Pour les années suivantes, 2013 et 2014, les prévisions annonçaient des déficits de 100 et 340 millions d'euros. C'est pour limiter le dérapage incontrôlé des aides que le dispositif de bonus-malus automobile a été modifié au fil du temps. L'État a activé trois leviers :

  • Un abaissement du seuil d'entrée dans la catégorie "malus" : le premier seuil est fixé à 130 grammes de CO2 par kilomètres parcourus,
  • Une augmentation des pénalités qui s'ajoutent au prix d'achat de la voiture,
  • Une baisse des bonus versés. Sauf pour les véhicules électriques qui sont soutenus avec le "super bonus" entré en vigueur en avril 2015. Les automobilistes qui changent leur véhicule diesel de plus de 13 ans pour une voiture électrique ou hybride rechargeable peuvent toucher jusqu'à 10 000 euros d'aides.
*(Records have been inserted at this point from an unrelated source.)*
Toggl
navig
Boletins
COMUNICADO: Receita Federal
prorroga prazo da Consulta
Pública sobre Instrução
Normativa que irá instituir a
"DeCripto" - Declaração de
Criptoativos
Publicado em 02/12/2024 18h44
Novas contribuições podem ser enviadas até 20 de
Baisse des émissions de CO2 : efficace après un démarrage difficile

Incroyable mais vrai : le bonus-malus a commencé par augmenter les émissions de gaz carbonique ! Alors que l'objectif était de les baisser en sanctionnant les conducteurs pollueurs et en facilitant l'achat de voitures propres. Le constat n'est pas sorti du cerveau de défenseurs acharnés du CO2 mais d'une étude de l'INSEE publiée en septembre 2011.
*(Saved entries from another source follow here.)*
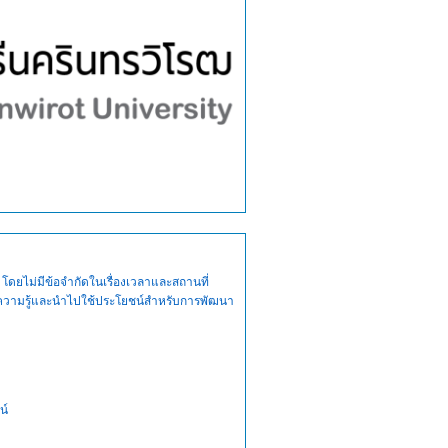
ดยไม่มีข้อจำกัด
ในเรื่องเวลาและสถานที่
วามรู้
และนำไปใช้ประโยชน์
สำหรับการพัฒนา
น์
Paradoxal mais finalement assez logique. Car la production de voitures génère aussi un certain nombre de kilotonnes de gaz dans l'air. Et en incitant les automobilistes à remiser leurs vieux tacots pour des voitures neuves, le dispositif de bonus-malus a permis d'augmenter les ventes de véhicules neufs... Qu'il a bien fallu construire !

Dans les années qui ont suivi, la balance s'est rééquilibrée et la France n'a pas à rougir de ses efforts. D'après les chiffres publiés par le Comité des Constructeurs Français d'Automobiles (CCFA) pour les 8 premiers mois de 2014, nous sommes en 5ème position des pays européens émettant le moins de CO2 (nous étions en 3ème position en 2013 avec 117,5 grammes). Par rapport à la même période en 2013, nos émissions moyennes ont encore baissé de 2,4 % en 2014 à 114,73 grammes par kilomètre. Sur la plus haute marche du podium, les Pays-Bas pointent à 109,48 grammes. Et la moyenne européenne est de 124,77 grammes par kilomètres.
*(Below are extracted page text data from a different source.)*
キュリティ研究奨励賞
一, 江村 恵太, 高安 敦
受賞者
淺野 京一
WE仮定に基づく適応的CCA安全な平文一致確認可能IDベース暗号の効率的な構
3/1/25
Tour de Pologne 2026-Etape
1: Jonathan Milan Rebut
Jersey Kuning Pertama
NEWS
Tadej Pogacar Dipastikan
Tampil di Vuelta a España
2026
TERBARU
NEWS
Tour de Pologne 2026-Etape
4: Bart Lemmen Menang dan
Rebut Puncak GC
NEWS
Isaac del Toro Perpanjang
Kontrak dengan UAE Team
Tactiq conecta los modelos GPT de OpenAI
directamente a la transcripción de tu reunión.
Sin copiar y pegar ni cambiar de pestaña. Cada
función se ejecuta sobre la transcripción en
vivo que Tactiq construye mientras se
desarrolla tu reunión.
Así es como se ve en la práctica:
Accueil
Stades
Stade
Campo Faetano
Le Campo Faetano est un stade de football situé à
Le marché de l'auto en plein renouveau

Le bonus-malus a aussi fait évoluer le marché automobile. En 2014, 75,3 % des voitures en circulation sont "neutres". Ce qui signifie qu'elles émettent entre 91 et 130 grammes de CO2 par kilomètre. La proportion était de 69 % en 2013 et de 62,1 en 2012.

Parallèlement, les voitures les plus polluantes sont de moins en moins nombreuses : 17,4 % des véhicules ont été surtaxés au titre du malus en 2014, contre 23,5 % en 2013 et 35,2 en 2012. Le tout dans un marché où les ventes repartent à la hausse.